The line between educating students about a religion and promoting the faith is trampled in a booklet being used in public schools, writes Janet Tassel at the American Thinker website.
She details the use of The Arab World Notebook in a suburban Boston public high school. The teacher spent a day each to cover Christianity and Judaism, but devoted more than two weeks to studying Islam. And among the claims in the Notebook is that there is no Quranic justification for subjugating women and that the Jewish connection to Jerusalem is a modern fabrication.
Tassel describes the reaction of Tony Pagliuso, whose daughter was in the class. He dismissed the text as "total propaganda," and complained to the teacher.

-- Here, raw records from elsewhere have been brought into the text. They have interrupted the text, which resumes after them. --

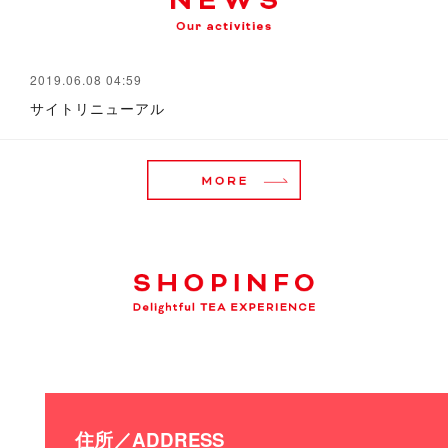
2019.06.08 04:59
サイトリニューアル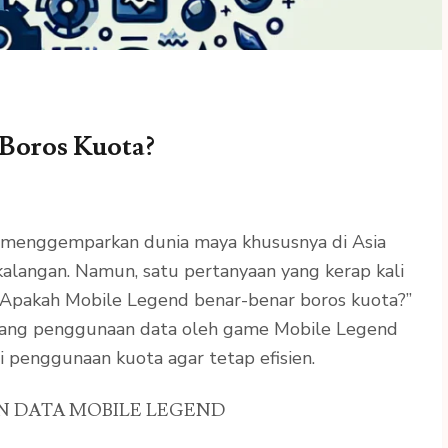
Boros Kuota?
 menggemparkan dunia maya khususnya di Asia
kalangan. Namun, satu pertanyaan yang kerap kali
 “Apakah Mobile Legend benar-benar boros kuota?”
ntang penggunaan data oleh game Mobile Legend
 penggunaan kuota agar tetap efisien.
 DATA MOBILE LEGEND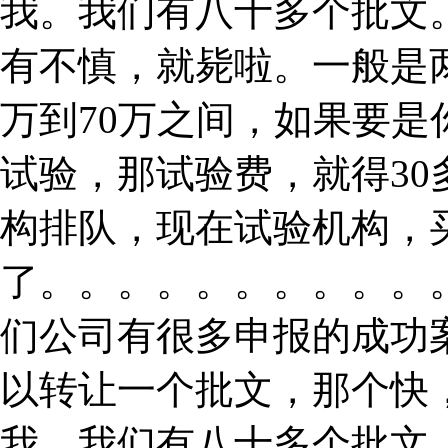
我。我们有八十多个批文
有不慎，就毙啦。一般是
万到70万之间，如果要
试验，那试验费，就得3
构排队，现在试验机构，
了。。。。。。。。。。
们公司有很多申报的成功
以转让一个批文，那个快
我。我们有八十多个批文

Her explanation? Well, it came from Harvard's Center for Middle Eastern Studies, so it must be good. But the American Jewish Committee critiqued the book in 2005, finding it is "largely designed to advance the anti-Israel and propagandistic views of the Notebook's sponsors, the Middle East Policy Council (MEPC) and Arab World and Islamic Resources (AWAIR), to an audience of teachers who may not have the resources and knowledge to assess this text critically."
MEPC is Saudi-funded, Tassel writes.
Thankfully, the superintendent in the Boston-area case agreed the chapter at issue "didn't meet the learning goals of the class" and had it removed from the curriculum. But that's just one school district. The AJC report found the Notebook fails to distinguish "fact and interpretation" or which accounts "within traditional Islam are disputed or unverifiable."
It's one thing to teach students about various religions. It's quite another to use sources which advocate for a faith. Tassel cites textbook watchdog William J. Bennetta, who found the "promotion of Islam in the Notebook is unrestrained," and the religious-indoctrination material that the Notebook dispenses is virulent."
It's a wonder educators are unable to see that.